--- START ---
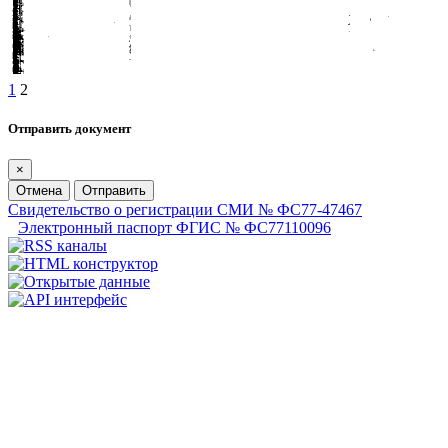
1
2
Отправить документ
×
Отмена
Отправить
Свидетельство о регистрации СМИ № ФС77-47467
Электронный паспорт ФГИС № ФС77110096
--- END ---
_About this exercise_: What goes in the answer is the run of lines from the one holding "Свидетельство о регистрации СМИ № ФС77-47467" to the end of the entries, reproduced exactly and with nothing else.

_Answer to this exercise_:
Свидетельство о регистрации СМИ № ФС77-47467
Электронный паспорт ФГИС № ФС77110096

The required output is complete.